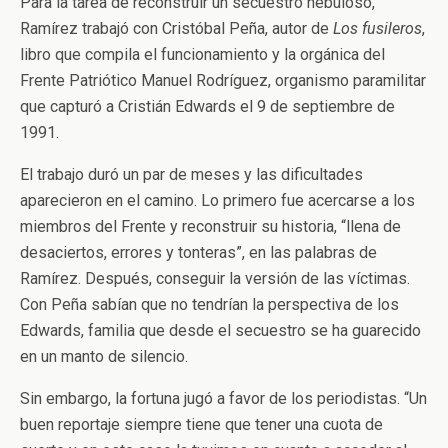
Para la tarea de reconstruir un secuestro nebuloso,
Ramírez trabajó con Cristóbal Peña, autor de
Los fusileros
,
libro que compila el funcionamiento y la orgánica del
Frente Patriótico Manuel Rodríguez, organismo paramilitar
que capturó a Cristián Edwards el 9 de septiembre de
1991.
El trabajo duró un par de meses y las dificultades
aparecieron en el camino. Lo primero fue acercarse a los
miembros del Frente y reconstruir su historia, “llena de
desaciertos, errores y tonteras”, en las palabras de
Ramírez. Después, conseguir la versión de las víctimas.
Con Peña sabían que no tendrían la perspectiva de los
Edwards, familia que desde el secuestro se ha guarecido
en un manto de silencio.
Sin embargo, la fortuna jugó a favor de los periodistas. “Un
buen reportaje siempre tiene que tener una cuota de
********************
### What you are asked to do
Exactly as written above, print every record, and keep the pictures out.

### Response box
Para la tarea de reconstruir un secuestro nebuloso,
Ramírez trabajó con Cristóbal Peña, autor de
Los fusileros
,
libro que compila el funcionamiento y la orgánica del
Frente Patriótico Manuel Rodríguez, organismo paramilitar
que capturó a Cristián Edwards el 9 de septiembre de
1991.
El trabajo duró un par de meses y las dificultades
aparecieron en el camino. Lo primero fue acercarse a los
miembros del Frente y reconstruir su historia, “llena de
desaciertos, errores y tonteras”, en las palabras de
Ramírez. Después, conseguir la versión de las víctimas.
Con Peña sabían que no tendrían la perspectiva de los
Edwards, familia que desde el secuestro se ha guarecido
en un manto de silencio.
Sin embargo, la fortuna jugó a favor de los periodistas. “Un
buen reportaje siempre tiene que tener una cuota de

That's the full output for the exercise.